Write out, exactly as they stand, the line containing "Стоимость проекта дизельной" and all subsequent lines up to and including the final line of the records.
*** Data for processing ***
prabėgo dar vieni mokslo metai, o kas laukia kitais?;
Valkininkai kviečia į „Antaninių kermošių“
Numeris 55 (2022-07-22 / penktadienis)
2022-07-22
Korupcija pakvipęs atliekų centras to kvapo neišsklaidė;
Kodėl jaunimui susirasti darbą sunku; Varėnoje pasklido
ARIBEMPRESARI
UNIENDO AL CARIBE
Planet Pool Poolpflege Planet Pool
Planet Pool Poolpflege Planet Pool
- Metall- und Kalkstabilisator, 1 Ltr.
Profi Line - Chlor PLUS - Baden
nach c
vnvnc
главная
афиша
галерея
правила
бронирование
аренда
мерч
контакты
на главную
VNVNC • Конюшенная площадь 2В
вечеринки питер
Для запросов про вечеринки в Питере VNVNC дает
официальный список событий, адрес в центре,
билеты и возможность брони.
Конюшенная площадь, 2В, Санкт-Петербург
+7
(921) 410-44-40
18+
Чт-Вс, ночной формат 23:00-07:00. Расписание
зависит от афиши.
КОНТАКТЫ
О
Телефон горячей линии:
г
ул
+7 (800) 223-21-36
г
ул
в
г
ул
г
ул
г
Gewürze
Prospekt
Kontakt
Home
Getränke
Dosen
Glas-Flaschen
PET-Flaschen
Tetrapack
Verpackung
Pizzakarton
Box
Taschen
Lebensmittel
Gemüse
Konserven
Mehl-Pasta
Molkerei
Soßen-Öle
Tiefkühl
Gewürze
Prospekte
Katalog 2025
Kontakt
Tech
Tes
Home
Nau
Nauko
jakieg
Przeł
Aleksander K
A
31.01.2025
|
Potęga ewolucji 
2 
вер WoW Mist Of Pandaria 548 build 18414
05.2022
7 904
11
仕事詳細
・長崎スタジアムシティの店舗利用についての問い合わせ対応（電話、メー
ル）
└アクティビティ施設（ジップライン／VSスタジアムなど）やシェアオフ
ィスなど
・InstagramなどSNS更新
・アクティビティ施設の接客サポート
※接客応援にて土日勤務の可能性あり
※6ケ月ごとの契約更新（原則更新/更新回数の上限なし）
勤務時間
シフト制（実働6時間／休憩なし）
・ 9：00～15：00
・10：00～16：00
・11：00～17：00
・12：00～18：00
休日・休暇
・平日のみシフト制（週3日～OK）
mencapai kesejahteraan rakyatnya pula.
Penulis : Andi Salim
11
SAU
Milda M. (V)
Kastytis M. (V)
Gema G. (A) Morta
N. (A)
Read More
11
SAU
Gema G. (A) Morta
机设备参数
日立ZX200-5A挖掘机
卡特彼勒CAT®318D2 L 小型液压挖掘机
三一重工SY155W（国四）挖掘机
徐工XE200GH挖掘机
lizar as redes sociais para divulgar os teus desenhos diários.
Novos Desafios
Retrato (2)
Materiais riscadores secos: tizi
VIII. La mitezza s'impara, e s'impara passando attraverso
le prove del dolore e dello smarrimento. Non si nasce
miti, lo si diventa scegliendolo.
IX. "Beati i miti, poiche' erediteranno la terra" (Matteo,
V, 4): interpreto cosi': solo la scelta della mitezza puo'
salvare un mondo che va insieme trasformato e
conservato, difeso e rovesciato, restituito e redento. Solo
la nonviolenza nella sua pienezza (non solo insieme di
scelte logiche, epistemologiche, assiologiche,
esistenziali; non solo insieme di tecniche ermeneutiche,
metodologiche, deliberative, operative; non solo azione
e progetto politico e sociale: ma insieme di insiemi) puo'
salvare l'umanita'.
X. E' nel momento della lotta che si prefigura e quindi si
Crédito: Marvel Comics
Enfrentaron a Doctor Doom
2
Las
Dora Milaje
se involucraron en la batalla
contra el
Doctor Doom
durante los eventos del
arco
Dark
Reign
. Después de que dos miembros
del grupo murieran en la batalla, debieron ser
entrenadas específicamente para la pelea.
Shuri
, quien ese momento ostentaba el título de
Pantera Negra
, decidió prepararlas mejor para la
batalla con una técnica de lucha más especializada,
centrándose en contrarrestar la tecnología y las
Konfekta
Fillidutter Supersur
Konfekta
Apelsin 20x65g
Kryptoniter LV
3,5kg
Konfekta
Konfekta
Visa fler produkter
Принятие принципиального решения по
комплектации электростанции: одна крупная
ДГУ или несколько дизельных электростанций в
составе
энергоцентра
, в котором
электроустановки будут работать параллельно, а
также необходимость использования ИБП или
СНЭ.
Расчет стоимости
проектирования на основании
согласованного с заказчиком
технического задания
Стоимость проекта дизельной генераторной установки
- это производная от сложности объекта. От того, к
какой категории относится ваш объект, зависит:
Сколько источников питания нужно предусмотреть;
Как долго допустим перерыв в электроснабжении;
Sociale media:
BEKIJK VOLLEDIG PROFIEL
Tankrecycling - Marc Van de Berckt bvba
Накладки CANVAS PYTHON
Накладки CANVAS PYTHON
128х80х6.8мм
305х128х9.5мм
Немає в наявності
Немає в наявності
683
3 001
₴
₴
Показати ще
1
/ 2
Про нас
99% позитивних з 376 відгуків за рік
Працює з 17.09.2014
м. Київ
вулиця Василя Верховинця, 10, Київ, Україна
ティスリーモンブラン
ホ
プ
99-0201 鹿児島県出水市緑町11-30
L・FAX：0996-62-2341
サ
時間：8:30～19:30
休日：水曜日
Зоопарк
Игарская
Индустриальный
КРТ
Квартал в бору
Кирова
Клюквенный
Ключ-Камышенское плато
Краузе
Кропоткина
*** End of Data for processing ***
= Reply to the exercise =
Стоимость проекта дизельной генераторной установки
- это производная от сложности объекта. От того, к
какой категории относится ваш объект, зависит:
Сколько источников питания нужно предусмотреть;
Как долго допустим перерыв в электроснабжении;
Sociale media:
BEKIJK VOLLEDIG PROFIEL
Tankrecycling - Marc Van de Berckt bvba
Накладки CANVAS PYTHON
Накладки CANVAS PYTHON
128х80х6.8мм
305х128х9.5мм
Немає в наявності
Немає в наявності
683
3 001
₴
₴
Показати ще
1
/ 2
Про нас
99% позитивних з 376 відгуків за рік
Працює з 17.09.2014
м. Київ
вулиця Василя Верховинця, 10, Київ, Україна
ティスリーモンブラン
ホ
プ
99-0201 鹿児島県出水市緑町11-30
L・FAX：0996-62-2341
サ
時間：8:30～19:30
休日：水曜日
Зоопарк
Игарская
Индустриальный
КРТ
Квартал в бору
Кирова
Клюквенный
Ключ-Камышенское плато
Краузе
Кропоткина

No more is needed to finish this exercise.